## Recorded information
══════════════════════════════
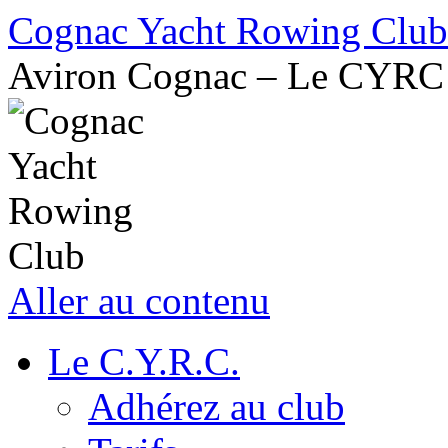
Cognac Yacht Rowing Club
Aviron Cognac – Le CYRC
Aller au contenu
Le C.Y.R.C.
Adhérez au club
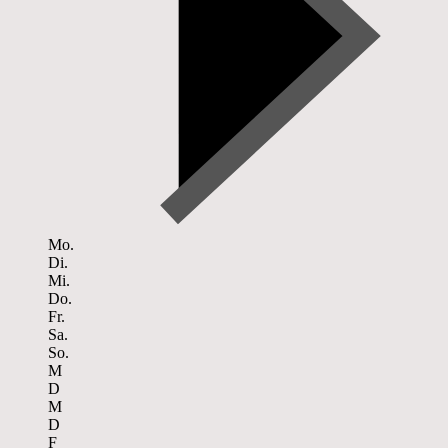
Mo.
Di.
Mi.
Do.
Fr.
Sa.
So.
M
D
M
D
F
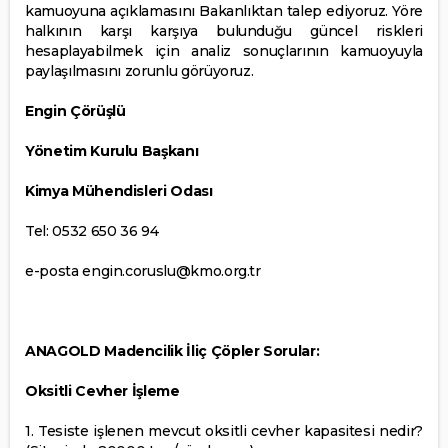
kamuoyuna açıklamasını Bakanlıktan talep ediyoruz. Yöre
halkının karşı karşıya bulunduğu güncel riskleri
hesaplayabilmek için analiz sonuçlarının kamuoyuyla
paylaşılmasını zorunlu görüyoruz.
Engin Çörüşlü
Yönetim Kurulu Başkanı
Kimya Mühendisleri Odası
Tel: 0532 650 36 94
e-posta engin.coruslu@kmo.org.tr
ANAGOLD Madencilik İliç Çöpler Sorular:
Oksitli Cevher İşleme
1. Tesiste işlenen mevcut oksitli cevher kapasitesi nedir?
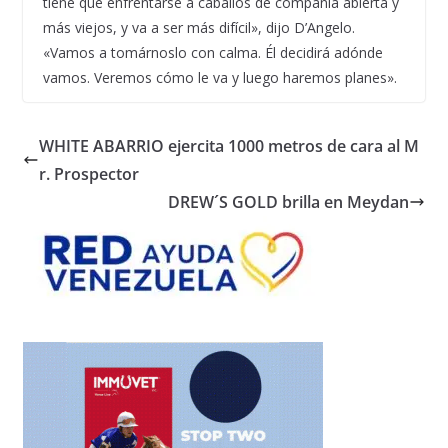
tiene que enfrentarse a caballos de compañía abierta y
más viejos, y va a ser más difícil», dijo D’Angelo.
«Vamos a tomárnoslo con calma. Él decidirá adónde
vamos. Veremos cómo le va y luego haremos planes».
WHITE ABARRIO ejercita 1000 metros de cara al M
r. Prospector
DREW´S GOLD brilla en Meydan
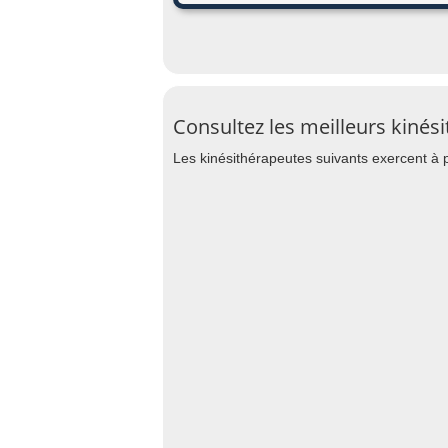
Consultez les meilleurs kinés
Les kinésithérapeutes suivants exercent à p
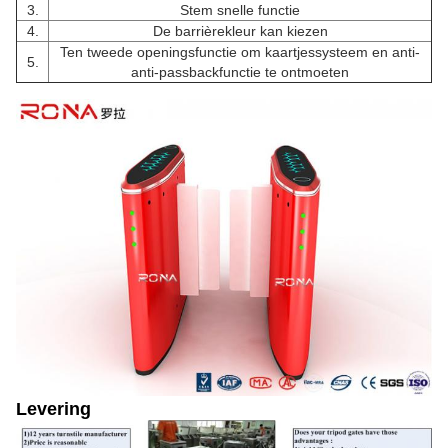
3.
Stem snelle functie
4.
De barrièrekleur kan kiezen
Ten tweede openingsfunctie om kaartjessysteem en anti-
5.
anti-passbackfunctie te ontmoeten
Levering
══════════════════════════════
## Your instructions
Please count the lines in the data that include the word "anti" and report the number by itself.

## Solution to this task
2